Belakangan saya mengerti, ini salah satu cara kultur kami siapkan anak-anak sejak dini bahwa hidup itu begitu. Tidak mulus, ada banyak duri.
Satu tahun kemudian, kami masuk sekolah dan juga aktif di sekolah minggu. Sejak itu, di sekolah minggu dan di sekolah dasar tidak ada ruang untuk bicara tentang kelaparan, perang, konflik, yang penting terima Injil atau sekolah baik nanti jadi pegawai, dapat gaji, tinggal di kota, dan semua aman.
Kita akan happy.
Saya kira bagi sebagian dunia itu masih begitu. Baru belasan tahun terakhir saya ingat kembali ritual kecil di kampung itu; saat beberapa kali terlibat dalam pemakaman para aktivis Papua yang meninggal (ada yg ditemukan tewas). Beberapa insiden yang ingatkan saya itu dalam pemakaman Arnold Ap, Aten Agapa, Mako Tabuni, dan seorang warga yang ditembak di depan GOR (Gedung Olahraga) Jayapura saat tolak Otsus (Otonomi Khusus), anak-anak muda yang tewas di jalan-jalan.
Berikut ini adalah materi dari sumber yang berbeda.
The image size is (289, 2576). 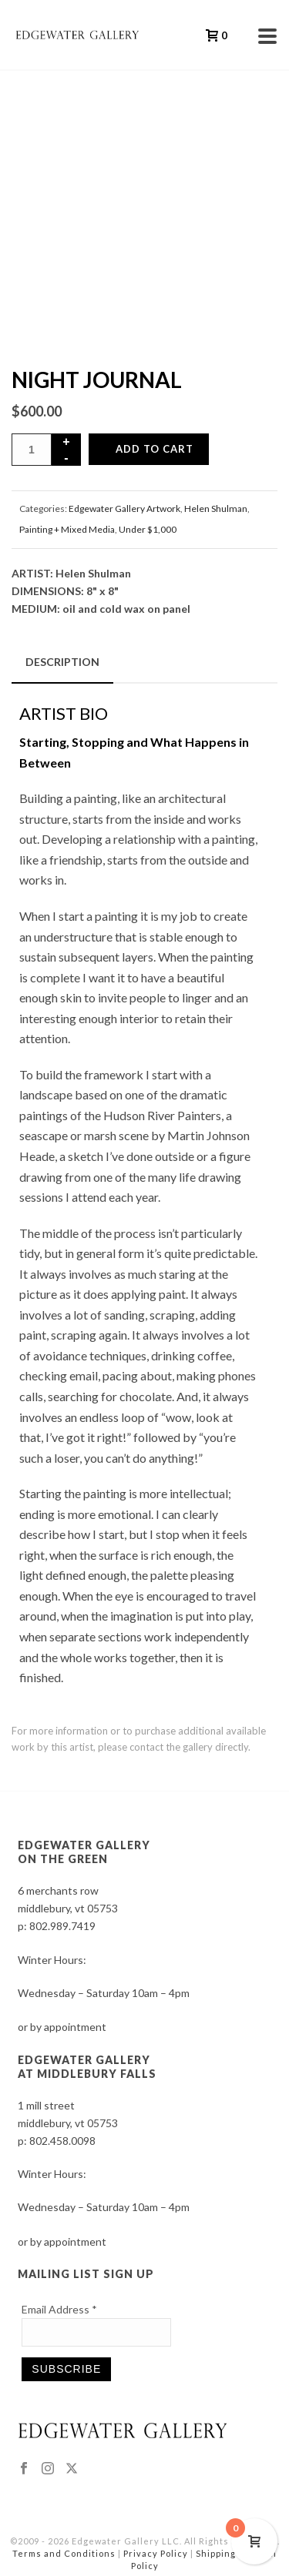 What do you see at coordinates (67, 529) in the screenshot?
I see `Painting + Mixed Media` at bounding box center [67, 529].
Saya ingat Pak Pendeta Yoman yang telepon saya, 4 atau 5 tahun lalu, dia pergi makamkan sendiri dengan temannya seorang warga yang ditemukan tewas dan dibuang di parit. Saya juga ingat pernyataan seorang teman, "Tugas pendeta itu hanya urus pemakaman". Pernah ada percakapan kecil tentang ini antara saya, Pak Pendeta Noakh Nawipa dan Pak Pendeta Yoman.
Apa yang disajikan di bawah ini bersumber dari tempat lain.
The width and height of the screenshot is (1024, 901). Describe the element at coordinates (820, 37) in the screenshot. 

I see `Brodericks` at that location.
Semua ini ingatkan bahwa ada yang tidak dibuka di mimbar gereja dan di buku teks di sekolah-sekolah kita. Ada sisi gelap yang tidak dibuka; hanya terang yang diangkat-angkat. Sementara, dunia yang kita jalani: sisi madu dan racun. Termasuk dalam diri kita.
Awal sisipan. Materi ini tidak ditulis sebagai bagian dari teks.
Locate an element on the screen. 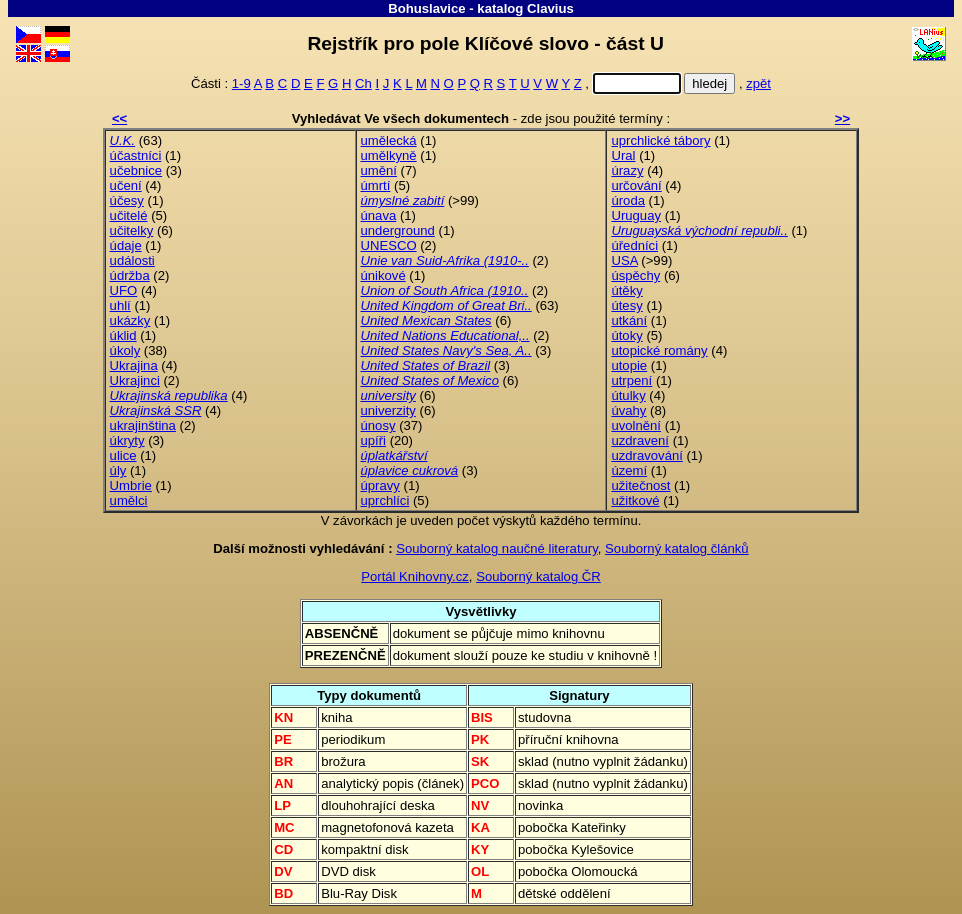  určování is located at coordinates (636, 185).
Dalam diri kita ada dorongan bawaan untuk berbuat dan yang merusak atau membunuh. Saat sekitar 15 warga terbunuh di Timika dalam perang antarwarga di Timika kota, 2 tahun lalu dengan pendeta kami berbicara bagaimana buat program untuk jaga yang baik dan kurangi yang jahat; tetapi waktu mau ketemu kedua pihak yang perang; kami gagal karena dihalangi, sebelum kami ketemu kedua belah pihak, TNI PORLI sudah serang masyarakat yang siap-siap untuk bertemu Gereja bagaimana berdamai.
Sehingga program damai tidak ada tempat lagi. Semua perkembangan di Papua 30 tahun terakhir ini mendesak dan mengingatkan saya kepada ritual kecil di kampung itu. Barangkali sisi ini yaitu: aspek kekerasan yang destruktif yang terus berkuasa d Papua ini juga harus masuk di kurikulum sekolah dari SD PT di Papua dan mimbar gereja; pembinaan di dua lembaga di arahkan untuk promosikan yang nilai-nilai baik dari dalam diri kita, tetapi juga yang diusahakan oleh adat dan gereja.
Dewasa ini kita di gereja dan pemerintah bicara tentang Papua tanah damai, tetapi kekerasan jalan terus di luar halaman gereja dan gedung-gedung sekolah kita. Suara mahasiswa dan jemaat; Papua bukan ''Tanah Damai', tetapi 'Tanah darurat'; ini juga harus diberi ruang untuk didengar.
Pendeta Dr. Benny Giay adalah Ketua Sinode Gereja Kingmi di Tanah Papua.